As well as this being Aberdeen University Music’s annual large scale choral and orchestral extravaganza, Sunday’s performance also signalled the concluding event in the programme of this year’s sound Festival – and what a spectacular conclusion it turned out to be. Two decidedly accomplished orchestral performances conducted by Christopher Gray were followed in the second half by the world premiere of a remarkable new work by Geoff Palmer, A Cædmon Symphony. Many, though not all of the new music premiered at this year’s sound Festival has been small scale chamber music but this Symphony was a titanic work and not just regarding the forces required to perform it which with the huge choir and orchestra filling the Music Hall stage was tending towards Schoenberg’s Gurrelieder or even, though perhaps not quite, Mahler’s Symphony of a Thousand. When I say not just regarding the required forces, I refer to the whole concept of the work. Its subject is “the creation of all things” leading from the big bang and the formation of galaxies to a headlong rush through history including sound references to both world wars right on to the present day. This at least is what Geoff Palmer tells us in his programme note. That is all very well but what concerns us here is the music itself. What about that?

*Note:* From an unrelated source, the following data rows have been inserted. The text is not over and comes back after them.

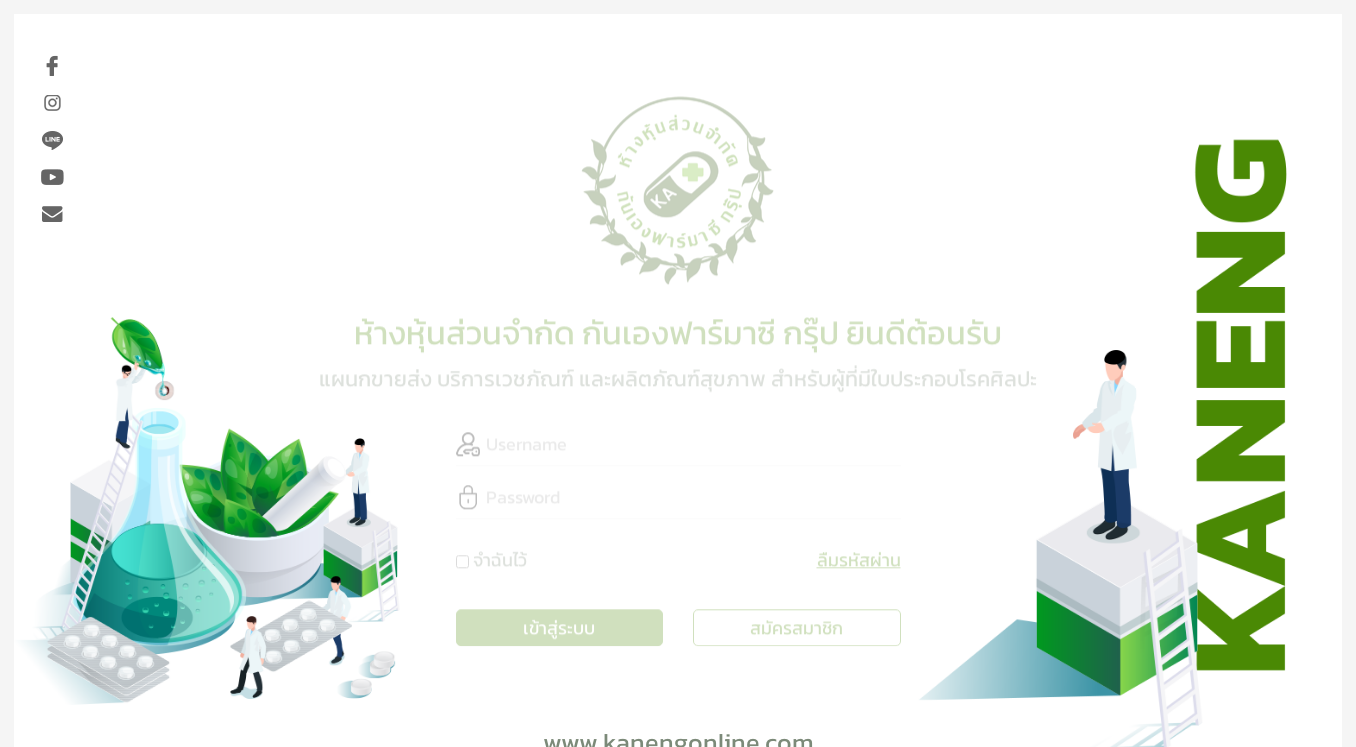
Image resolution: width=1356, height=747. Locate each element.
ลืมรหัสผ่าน (859, 554)
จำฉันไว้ (500, 554)
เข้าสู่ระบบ (559, 622)
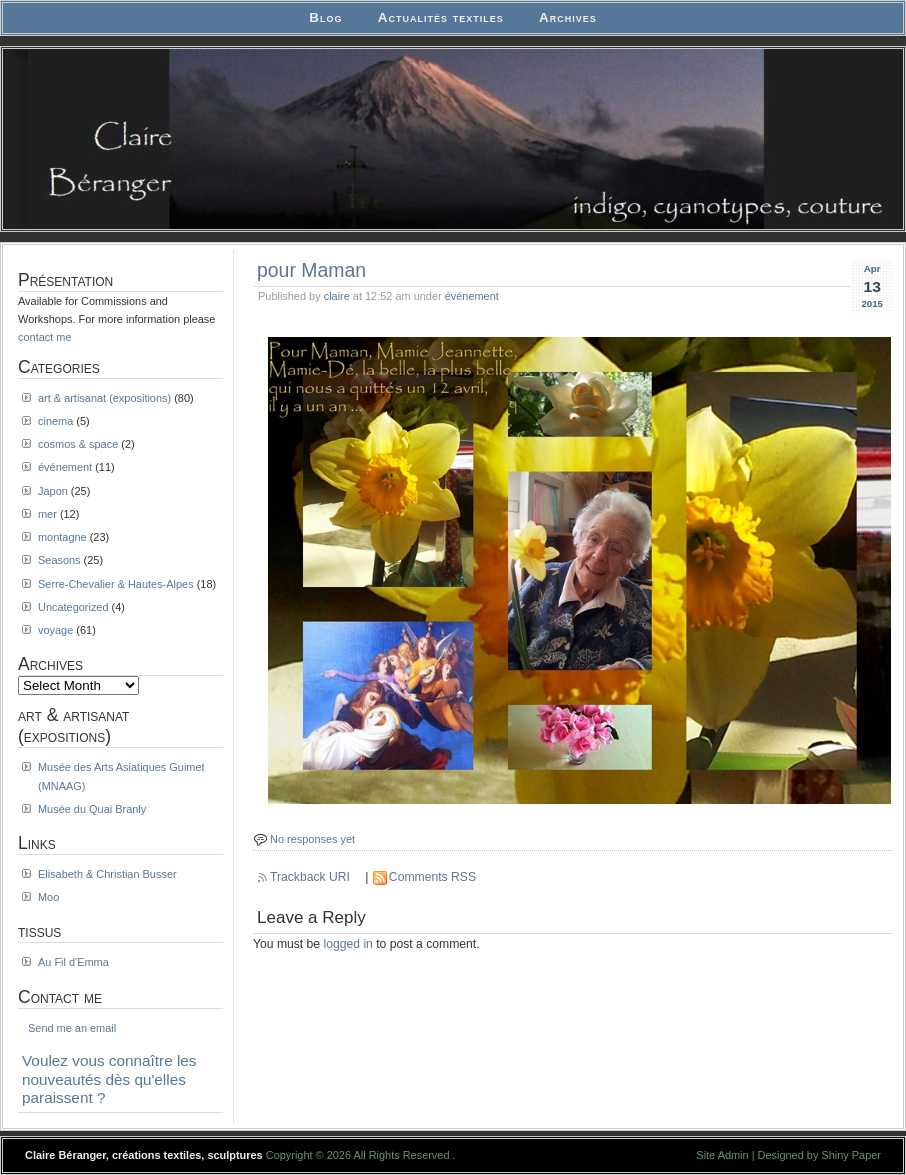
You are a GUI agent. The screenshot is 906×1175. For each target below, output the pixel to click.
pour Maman (311, 270)
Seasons (59, 560)
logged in (348, 944)
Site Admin (722, 1155)
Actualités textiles (441, 17)
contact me (45, 337)
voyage (55, 630)
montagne (62, 537)
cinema (55, 421)
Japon (53, 491)
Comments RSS (432, 877)
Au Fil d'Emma (73, 962)
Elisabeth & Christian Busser (107, 874)
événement (472, 296)
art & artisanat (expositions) (104, 398)
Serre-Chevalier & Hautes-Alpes (116, 584)
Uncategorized (73, 607)
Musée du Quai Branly (92, 809)
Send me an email (72, 1028)
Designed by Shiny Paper (819, 1155)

The first thing I must say regards the sterling quality of the performance itself. This is a work to challenge the resources and commitment of the best professional chorus and orchestra. To get such an accomplished performance from university performers who are not rehearsing all week and every week was a real triumph.  In a composition dealing with “all things” that is not unlike what Geoff Palmer has managed to pack into this work. Electro-acoustic elements were merged comfortably, sometimes almost subliminally with choral or orchestral textures. The choral and vocal sounds ranged from chattering and laughter, sighs and whispers or hissing to full blown excerpts from the hymn tune Eternal Father Strong to save and then a First World War song. There were even words from one of Hitler’s speeches declaimed dramatically by Frauke Jurgensen. The extensive section of orchestral writing ranged from pure abstraction to fresh tonality. With so many radically diverse stylistic elements crammed into a single work you would assume that this would result in nothing more than a stylistic mishmash - but not at all. One of Palmer’s greatest achievements in this work lay in how remarkably well the whole thing held together and made sense musically. This surely was owed to a considerable extent to Christopher Gray and his mass of splendid performers.

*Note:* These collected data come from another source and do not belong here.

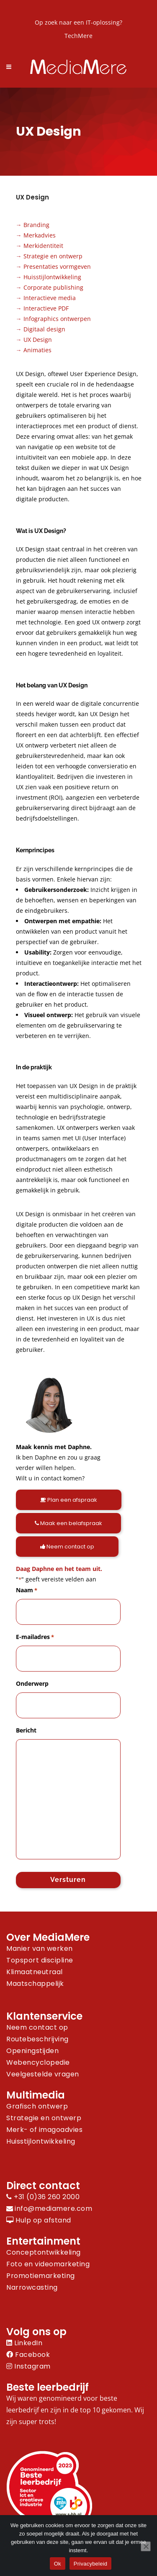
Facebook (28, 2354)
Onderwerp (32, 1683)
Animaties (37, 350)
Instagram (28, 2366)
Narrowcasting (32, 2287)
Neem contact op (67, 1547)
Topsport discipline (39, 1960)
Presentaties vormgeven (57, 266)
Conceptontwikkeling (43, 2252)
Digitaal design (44, 329)
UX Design (37, 339)
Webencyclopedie (38, 2062)
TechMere (78, 36)
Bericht (26, 1730)
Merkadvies (39, 235)
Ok (57, 2564)
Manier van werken (39, 1948)
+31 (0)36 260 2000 (43, 2197)
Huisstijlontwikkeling (52, 277)
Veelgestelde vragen (42, 2074)
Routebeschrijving (37, 2039)
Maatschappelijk (35, 1983)
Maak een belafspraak (68, 1523)
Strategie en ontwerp (52, 256)
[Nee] (146, 2546)
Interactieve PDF (46, 308)
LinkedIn (24, 2343)
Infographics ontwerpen (57, 319)
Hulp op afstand (38, 2220)
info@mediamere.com (53, 2208)
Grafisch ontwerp (37, 2106)
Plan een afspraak (68, 1500)
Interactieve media (49, 298)
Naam (26, 1590)
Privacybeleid (91, 2564)
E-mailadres (35, 1636)
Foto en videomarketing (48, 2264)
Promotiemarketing (40, 2276)
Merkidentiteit (43, 246)
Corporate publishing (53, 287)
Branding (36, 225)
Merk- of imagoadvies (44, 2129)
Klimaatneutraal (34, 1972)
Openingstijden (32, 2051)
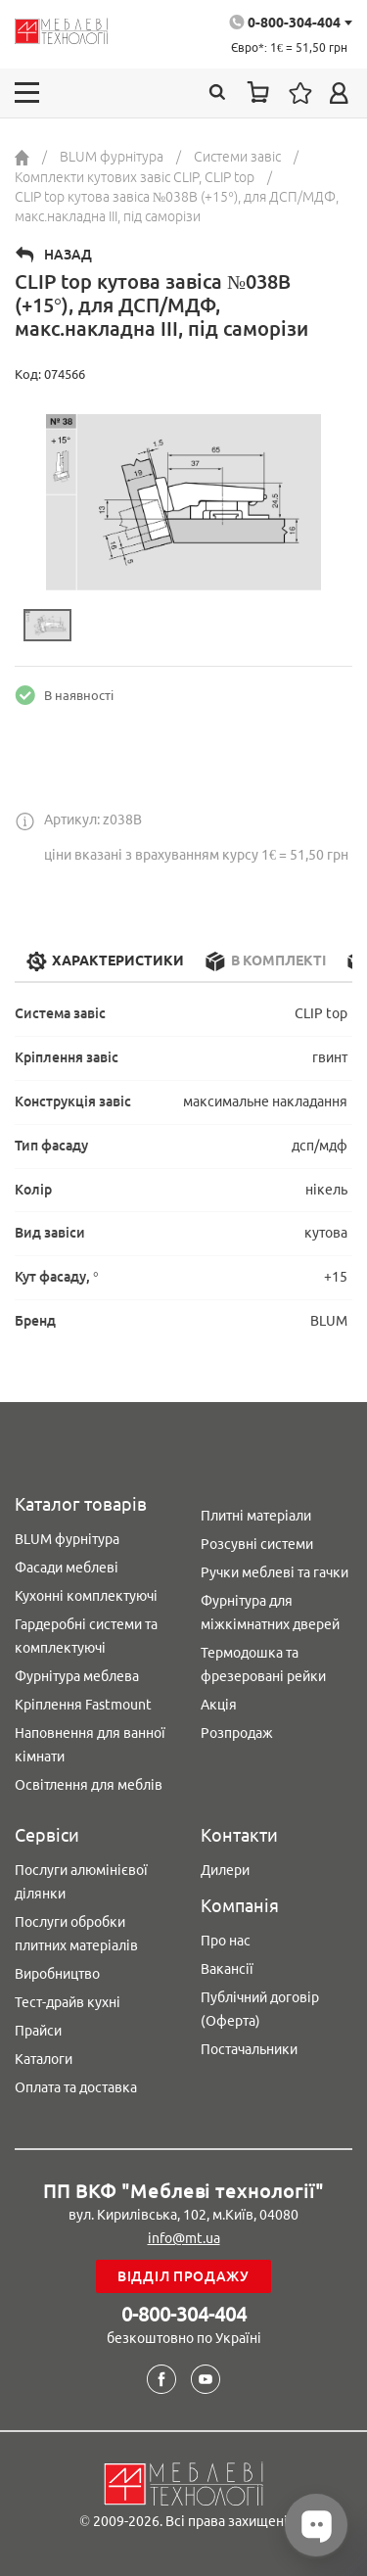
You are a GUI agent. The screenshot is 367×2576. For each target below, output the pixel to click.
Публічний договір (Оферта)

Over the years I have attended untold thousands of concerts and I have noticed that if a piece is not working or if a particular performance is quite simply boring, people inevitably start coughing. There were many very quiet moments in this piece and absolutely nobody coughed. That surely says more than anything else about the quality of the performance and the way in which this astonishingly diverse music succeeded in holding the attention of the audience for nearly an hour.

The Palmer family contributed even more to the success of the evening because Geoff’s daughter Ruth Palmer was the soloist in a truly entrancing performance of Mendelssohn’s Violin Concerto in e minor. Her playing was admirably free-flowing fluent and delicately precise. Although the outer movements were taken noticeably fast this certainly did not detract in any way from the smooth and lavish spirit of the music. This concerto is by no means an easy work for the orchestra let alone for the soloist, but the members of the University Symphony Orchestra rose triumphantly to the challenge of making sure that their playing complemented the performance of their star soloist.

Wagner’s Prelude to Act One of Die Meistersinger von Nürnberg was given a strong and sturdy performance with a particularly forward contribution from the tuba. I did not mind that at all. I really liked the tuba.